Лазунка переоделся в принесенную одежду. Ириньица собрала его казацкое платье в узел, завязала крест-накрест рушниками.

– Куда, гость-голубь, прикажешь саблю скласть? Али все в горнице, где опочивал, положить?

– Все прячь, хозяюшка, пистоли тож, окромя одного, кой помене, тот заберу с собой. А теперь, Васинька, новой стрелец-молодец, пойдем на Москву глядеть!

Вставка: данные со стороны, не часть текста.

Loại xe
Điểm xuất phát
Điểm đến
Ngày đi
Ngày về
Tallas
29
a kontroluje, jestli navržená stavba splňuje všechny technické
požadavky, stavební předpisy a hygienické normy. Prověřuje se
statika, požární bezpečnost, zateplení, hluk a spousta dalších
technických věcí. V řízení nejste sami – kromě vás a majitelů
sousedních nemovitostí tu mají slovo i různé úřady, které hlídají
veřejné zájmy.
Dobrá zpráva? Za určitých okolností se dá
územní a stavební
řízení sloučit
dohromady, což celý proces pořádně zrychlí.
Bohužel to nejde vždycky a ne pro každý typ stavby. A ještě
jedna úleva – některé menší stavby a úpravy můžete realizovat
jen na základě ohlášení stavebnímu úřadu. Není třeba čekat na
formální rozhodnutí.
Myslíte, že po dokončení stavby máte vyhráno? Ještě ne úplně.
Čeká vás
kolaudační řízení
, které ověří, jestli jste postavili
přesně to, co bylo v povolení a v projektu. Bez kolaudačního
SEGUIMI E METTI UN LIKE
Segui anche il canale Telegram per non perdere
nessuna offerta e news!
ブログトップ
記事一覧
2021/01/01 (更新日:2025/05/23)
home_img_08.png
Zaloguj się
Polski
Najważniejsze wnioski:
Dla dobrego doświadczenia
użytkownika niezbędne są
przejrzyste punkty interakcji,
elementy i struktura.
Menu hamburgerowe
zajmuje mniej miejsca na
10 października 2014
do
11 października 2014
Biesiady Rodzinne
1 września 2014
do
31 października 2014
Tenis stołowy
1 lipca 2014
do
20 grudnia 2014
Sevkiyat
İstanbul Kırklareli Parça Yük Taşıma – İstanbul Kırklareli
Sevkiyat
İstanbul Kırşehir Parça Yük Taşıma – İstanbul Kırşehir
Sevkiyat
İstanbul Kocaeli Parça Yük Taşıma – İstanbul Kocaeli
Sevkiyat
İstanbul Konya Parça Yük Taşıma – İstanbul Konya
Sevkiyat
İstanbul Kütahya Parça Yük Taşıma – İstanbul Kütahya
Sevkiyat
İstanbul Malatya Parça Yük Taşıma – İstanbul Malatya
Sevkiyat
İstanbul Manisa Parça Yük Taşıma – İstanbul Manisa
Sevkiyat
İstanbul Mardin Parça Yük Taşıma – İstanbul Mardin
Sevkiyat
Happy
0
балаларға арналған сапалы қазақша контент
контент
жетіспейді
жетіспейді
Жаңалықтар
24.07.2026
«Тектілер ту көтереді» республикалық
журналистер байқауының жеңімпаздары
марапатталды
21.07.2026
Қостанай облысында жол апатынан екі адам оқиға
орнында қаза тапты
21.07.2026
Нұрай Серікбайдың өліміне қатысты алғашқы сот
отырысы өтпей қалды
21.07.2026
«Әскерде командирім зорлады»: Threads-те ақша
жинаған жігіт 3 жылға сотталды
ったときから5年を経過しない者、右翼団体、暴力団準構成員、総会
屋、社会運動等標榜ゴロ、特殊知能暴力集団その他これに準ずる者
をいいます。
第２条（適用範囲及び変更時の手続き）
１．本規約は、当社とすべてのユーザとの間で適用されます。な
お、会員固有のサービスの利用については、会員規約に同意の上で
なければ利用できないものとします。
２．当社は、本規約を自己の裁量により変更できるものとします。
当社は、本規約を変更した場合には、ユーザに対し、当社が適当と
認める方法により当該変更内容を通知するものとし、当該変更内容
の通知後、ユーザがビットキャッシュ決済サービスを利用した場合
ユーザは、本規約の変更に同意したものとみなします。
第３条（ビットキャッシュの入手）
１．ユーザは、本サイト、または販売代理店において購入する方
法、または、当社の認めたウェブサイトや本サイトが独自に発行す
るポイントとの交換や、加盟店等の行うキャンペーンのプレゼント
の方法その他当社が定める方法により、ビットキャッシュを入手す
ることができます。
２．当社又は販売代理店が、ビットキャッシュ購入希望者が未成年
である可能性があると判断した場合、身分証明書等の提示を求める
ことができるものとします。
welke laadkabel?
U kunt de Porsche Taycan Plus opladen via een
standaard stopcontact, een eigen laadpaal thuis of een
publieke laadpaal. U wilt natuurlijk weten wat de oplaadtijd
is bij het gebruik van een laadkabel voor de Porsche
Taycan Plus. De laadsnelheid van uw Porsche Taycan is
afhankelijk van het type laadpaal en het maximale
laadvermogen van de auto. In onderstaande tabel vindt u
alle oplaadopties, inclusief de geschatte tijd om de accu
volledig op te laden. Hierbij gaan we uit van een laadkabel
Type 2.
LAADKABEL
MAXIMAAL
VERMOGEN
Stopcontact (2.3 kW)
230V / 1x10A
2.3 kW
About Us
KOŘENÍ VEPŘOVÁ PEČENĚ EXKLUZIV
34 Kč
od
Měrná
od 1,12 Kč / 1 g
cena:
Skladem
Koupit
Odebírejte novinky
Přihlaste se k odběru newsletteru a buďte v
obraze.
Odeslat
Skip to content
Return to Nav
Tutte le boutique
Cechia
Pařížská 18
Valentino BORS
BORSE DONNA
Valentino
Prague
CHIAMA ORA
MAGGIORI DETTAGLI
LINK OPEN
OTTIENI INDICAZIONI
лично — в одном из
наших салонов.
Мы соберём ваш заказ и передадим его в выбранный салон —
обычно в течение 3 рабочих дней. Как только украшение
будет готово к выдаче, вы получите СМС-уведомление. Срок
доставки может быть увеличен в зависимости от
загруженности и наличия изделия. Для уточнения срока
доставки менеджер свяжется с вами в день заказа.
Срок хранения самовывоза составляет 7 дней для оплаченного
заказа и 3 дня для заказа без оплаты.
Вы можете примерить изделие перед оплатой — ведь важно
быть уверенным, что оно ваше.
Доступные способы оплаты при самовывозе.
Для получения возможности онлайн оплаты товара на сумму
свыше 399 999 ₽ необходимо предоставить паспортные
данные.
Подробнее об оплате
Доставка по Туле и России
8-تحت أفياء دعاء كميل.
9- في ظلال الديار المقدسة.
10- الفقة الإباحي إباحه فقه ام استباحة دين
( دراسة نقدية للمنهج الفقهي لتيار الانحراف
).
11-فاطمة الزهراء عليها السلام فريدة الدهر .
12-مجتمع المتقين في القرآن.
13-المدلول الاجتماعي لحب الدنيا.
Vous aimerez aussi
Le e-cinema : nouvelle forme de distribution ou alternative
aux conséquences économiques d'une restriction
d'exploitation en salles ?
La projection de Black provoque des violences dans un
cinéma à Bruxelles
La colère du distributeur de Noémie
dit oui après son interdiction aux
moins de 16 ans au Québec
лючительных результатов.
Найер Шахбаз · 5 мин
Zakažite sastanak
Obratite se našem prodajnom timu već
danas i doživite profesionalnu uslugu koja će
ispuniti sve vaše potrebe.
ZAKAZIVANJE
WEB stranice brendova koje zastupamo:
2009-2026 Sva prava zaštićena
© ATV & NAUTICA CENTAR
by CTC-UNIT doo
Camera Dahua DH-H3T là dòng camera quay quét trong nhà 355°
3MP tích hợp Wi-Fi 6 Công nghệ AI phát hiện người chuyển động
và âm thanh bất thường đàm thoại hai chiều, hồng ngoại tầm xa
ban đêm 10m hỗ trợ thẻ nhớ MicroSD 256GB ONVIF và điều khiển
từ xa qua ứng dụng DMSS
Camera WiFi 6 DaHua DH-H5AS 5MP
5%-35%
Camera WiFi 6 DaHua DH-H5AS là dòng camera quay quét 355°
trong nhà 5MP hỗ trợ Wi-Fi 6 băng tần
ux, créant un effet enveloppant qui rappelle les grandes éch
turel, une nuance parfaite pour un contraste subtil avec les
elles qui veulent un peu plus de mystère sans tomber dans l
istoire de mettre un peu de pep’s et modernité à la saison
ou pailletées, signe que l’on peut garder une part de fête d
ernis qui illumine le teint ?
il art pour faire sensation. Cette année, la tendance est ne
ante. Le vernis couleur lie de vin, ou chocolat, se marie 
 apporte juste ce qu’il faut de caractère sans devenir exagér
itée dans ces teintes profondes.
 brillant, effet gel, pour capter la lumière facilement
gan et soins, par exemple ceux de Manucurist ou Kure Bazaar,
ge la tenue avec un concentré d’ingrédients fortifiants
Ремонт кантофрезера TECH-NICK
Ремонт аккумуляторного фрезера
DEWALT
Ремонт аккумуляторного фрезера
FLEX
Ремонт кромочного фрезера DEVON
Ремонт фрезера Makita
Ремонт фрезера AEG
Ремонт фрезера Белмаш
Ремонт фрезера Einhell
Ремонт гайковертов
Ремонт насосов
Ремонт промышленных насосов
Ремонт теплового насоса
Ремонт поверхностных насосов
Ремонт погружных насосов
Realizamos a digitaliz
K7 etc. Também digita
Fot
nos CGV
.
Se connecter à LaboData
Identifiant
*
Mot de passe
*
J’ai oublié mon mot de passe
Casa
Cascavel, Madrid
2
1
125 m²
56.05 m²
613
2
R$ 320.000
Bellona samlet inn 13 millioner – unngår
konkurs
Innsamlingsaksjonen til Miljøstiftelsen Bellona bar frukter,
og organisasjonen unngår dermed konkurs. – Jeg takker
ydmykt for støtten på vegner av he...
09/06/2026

– Ты, дитятко, на весь день не уходи – надобен!

– Верну скоро, мама!

Оба ушли.

3

В царской палате у окна в углу – узорчатая круглая печь; дальше под окнами – гладкие лавки без бумажников на точеных ножках; у лавок спереди деревянные узоры, похожие на кружево. Потолок палаты золоченый, своды расписные. На потолке писаны угодники; иные в схимах, иные с раскрытыми книгами в руках. На стенах в сумраке по тусклому золоту – темные головы львов и орлов с крыльями. Выше царского места за столом, крытым красным сукном с золоченой бахромой, на стене образа с дробницами[125] кругом венцов в жемчугах и алмазах. От зажженных лампад пахнет деревянным маслом и гарью. Из крестовой тянет ладаном: царь молится. На царском столе часы фряжские: рыцарь в серебряном шлеме, в латах. Часы вделаны в круглый щит с левой руки; в правой рыцарь держит копье. Тут же серебряная чернильница, песочница такая же и лебяжьи очиненные перья да вместо колокольчика «позовного» золотой свисток. В стороне по левую стол дьяков, покрытый черным. Над столом согнулись к бумагам дьяк Ефим, питомец боярина Киврина, с длинной светло-русой бородой, такими же волосами, расчесанными в пробор; кроме Ефима еще три дьяка. Дьяк думный в шапке, похожей на стрелецкую, с красным верхом, верх в жемчугах, шапка опушена куницей. У думного дьяка на шее жемчужная тесьма с золотой печатью. Остальные дьяки без шапок, лишь у Ефима на шее такая же тесьма, как и у думного, только с орлом.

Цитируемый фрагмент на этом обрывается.